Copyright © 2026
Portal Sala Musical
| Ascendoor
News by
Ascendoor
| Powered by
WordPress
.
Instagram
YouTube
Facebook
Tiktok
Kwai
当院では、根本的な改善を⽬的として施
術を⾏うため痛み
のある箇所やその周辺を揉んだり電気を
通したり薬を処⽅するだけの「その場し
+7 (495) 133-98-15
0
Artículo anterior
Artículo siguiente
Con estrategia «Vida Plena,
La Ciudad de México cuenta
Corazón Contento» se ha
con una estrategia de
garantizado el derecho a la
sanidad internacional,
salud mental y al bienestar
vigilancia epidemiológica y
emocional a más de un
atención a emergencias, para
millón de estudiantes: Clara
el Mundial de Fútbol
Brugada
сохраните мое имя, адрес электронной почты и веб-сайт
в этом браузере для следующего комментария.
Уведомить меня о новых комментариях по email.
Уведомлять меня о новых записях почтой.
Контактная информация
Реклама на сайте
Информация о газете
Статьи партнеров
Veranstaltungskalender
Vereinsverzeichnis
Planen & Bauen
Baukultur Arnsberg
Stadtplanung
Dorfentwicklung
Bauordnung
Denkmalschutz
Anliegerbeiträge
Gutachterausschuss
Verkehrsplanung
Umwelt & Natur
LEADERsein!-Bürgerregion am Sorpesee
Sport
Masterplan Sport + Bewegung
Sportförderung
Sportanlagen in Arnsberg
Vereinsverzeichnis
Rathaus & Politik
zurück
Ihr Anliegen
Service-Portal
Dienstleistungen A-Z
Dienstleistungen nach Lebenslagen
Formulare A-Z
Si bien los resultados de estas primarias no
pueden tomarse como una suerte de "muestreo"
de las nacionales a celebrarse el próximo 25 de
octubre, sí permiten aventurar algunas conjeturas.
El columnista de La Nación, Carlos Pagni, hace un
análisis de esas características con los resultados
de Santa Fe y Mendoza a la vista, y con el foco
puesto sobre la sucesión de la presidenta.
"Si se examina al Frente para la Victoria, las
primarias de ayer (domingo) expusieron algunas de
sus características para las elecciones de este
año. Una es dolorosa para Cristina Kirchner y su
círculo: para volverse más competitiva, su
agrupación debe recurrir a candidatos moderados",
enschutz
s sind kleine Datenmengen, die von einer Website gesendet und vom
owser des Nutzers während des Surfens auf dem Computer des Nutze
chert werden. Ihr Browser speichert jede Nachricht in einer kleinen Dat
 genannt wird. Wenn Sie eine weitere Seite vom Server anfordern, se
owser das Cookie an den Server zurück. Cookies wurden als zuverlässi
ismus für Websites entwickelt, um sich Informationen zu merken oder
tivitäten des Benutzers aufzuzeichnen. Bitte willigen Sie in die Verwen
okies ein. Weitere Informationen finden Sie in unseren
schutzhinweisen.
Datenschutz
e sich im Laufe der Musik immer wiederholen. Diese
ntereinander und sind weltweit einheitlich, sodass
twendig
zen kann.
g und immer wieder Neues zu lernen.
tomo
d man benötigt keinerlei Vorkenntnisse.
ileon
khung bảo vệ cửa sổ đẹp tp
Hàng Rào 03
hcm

:::

WHAT IS REQUIRED:
In the records, locate each line holding the string "Arnsberg" and copy it.

RESPONSE TO THIS TASK:
Baukultur Arnsberg
Sportanlagen in Arnsberg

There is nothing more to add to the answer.